11. Ed Atkins @ Kunsthalle Zürich


Ed Atkins,

Ribbons (2014).

3 channel HD video installation, 4:3 in 16:9 with 4.1 surround sound. 14 min.

Courtesy the artist, Cabinet Gallery, London and Isabella Bortolozzi Galerie, Berlin

Ed Atkins,

Us Dead Talk Love (2012).

2-channel HD video installation 4:3 in 16:9 with 5.1 surround sound, colour.

37 min. 24 sec.

Courtesy the artist, Cabinet Gallery, London and Isabella Bortolozzi Galerie, Berlin


At the first glance, I probably was not struck by the aesthetic in Ed Atkins’s video works. Moreover, I was even disturbed by it. But later on it’s no longer the case.

These sad, alienated and brute protagonists are highly emotional animated characters seem to be us in representation. They are often engaged in sentimental activities- smoking, drinking, crying, being alone out there monologuing, being too depressed to function… but without any explainary context, their emotions come across staged and performative, which immediately reminded me of Taylor-Wood’s ‘Crying Men’, both works are de-contextrualized and offering an opportunity for mimesis experience: ‘…focuses on our capacity for mimesis, giving us not a subject that is either composed or dissolved, but one which is subject to emotion and suffering and which is tied to the emotion and suffering of others.’(E. Walden)


What made this mimesis experience more complex is the fact that these emotional entities are all CGI characters. In this sense, there’re many layers of imitations adding up to each other- it’s animated video, they’re CGI human, they mimic human emotions. Exactly because of it, the raw emotion of melancholia (or it’s even the affect of melancholia, as for these characters there’s no memories or experience of any feelings could be registered) is underscored- it’s something that purely about the emotion and affect of melancholia.

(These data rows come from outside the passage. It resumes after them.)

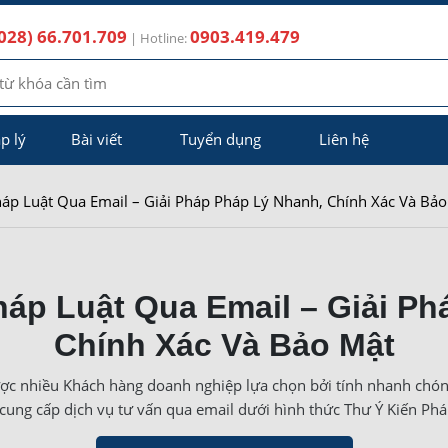
028) 66.701.709
0903.419.479
| Hotline:
p lý
Bài viết
Tuyển dụng
Liên hệ
háp Luật Qua Email – Giải Pháp Pháp Lý Nhanh, Chính Xác Và Bả
háp Luật Qua Email – Giải Ph
Chính Xác Và Bảo Mật
ợc nhiều Khách hàng doanh nghiệp lựa chọn bởi tính nhanh chóng,
cung cấp dịch vụ tư vấn qua email dưới hình thức Thư Ý Kiến Phá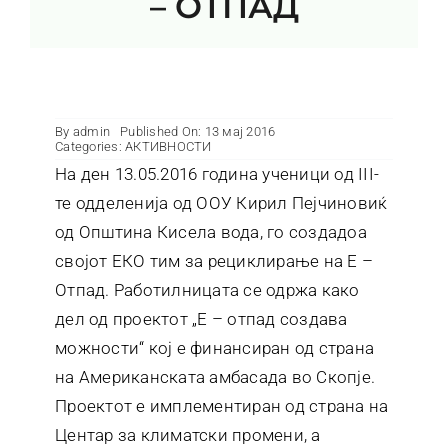
– ОТПАД
Контакт
By
admin
Published On: 13 мај 2016
Categories:
АКТИВНОСТИ
На ден 13.05.2016 година ученици од III-
те одделенија од ООУ Кирил Пејчиновиќ
од Општина Кисела вода, го создадоа
својот ЕКО тим за рециклирање на Е –
Отпад. Работилницата се одржа како
дел од проектот „Е – отпад создава
можности“ кој е финансиран од страна
на Американската амбасада во Скопје.
Проектот е имплементиран од страна на
Центар за климатски промени, а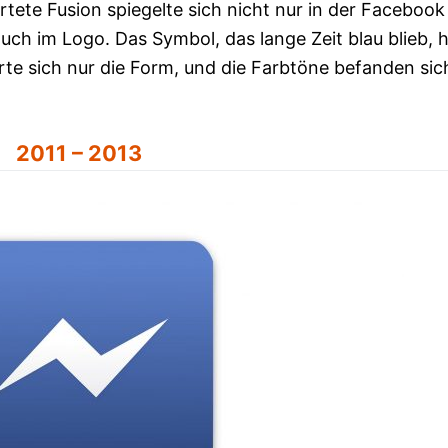
tete Fusion spiegelte sich nicht nur in der Facebook
ch im Logo. Das Symbol, das lange Zeit blau blieb, 
erte sich nur die Form, und die Farbtöne befanden sic
2011 – 2013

This obscurity of the principle of this alternative animated world, the background of the story or the biography of the character also serve how melancholia works in our psychics- something is missed, but we don’t know what it is.



Ed Atkins,

‘Old Food’, 2017(Installation view first floor)

Kunsthaus Bregenz 2019. Photo: Markus Tretter. Courtesy of the artist, Galerie Isabella Bortolozzi, Berlin, Cabinet Gallery, London, Gavin Brown’s Enterprise, New York / Rom, and dépendance, Brüssel

© Ed Atkins, Kunsthaus Bregenz


Three other crucial components in his work that inspired me. He was greatly interested in language, especially the incapability of language- there’s always a failure in fully representing anything. And he integrate the grammar and syntax of language with video editing. The way grammar and syntax language deploy to constitute meaning is the way video works make sense through montages. Then, in the exhibition ‘Old Food’, he emphasised the absence of the corporal body by showcasing thousands of costume borrowed from the theatre, which made me think how can I foreground the presence of the body and the absence of the body at the same time in my performance. Finally, two-channel work ‘Us Dead Talk Love (2012).’is projected onto two screens, but not fully, as he adjusted the distance and make the margin part of the projection fell out of the screens and casted onto the walls or entrance behind them. Created ‘an ambient sense of space and non-space’. Even though this is referred to the ‘Old Food’ show, in general I think all his exhibitions captured it in the way he chose to present works. Very inspiring!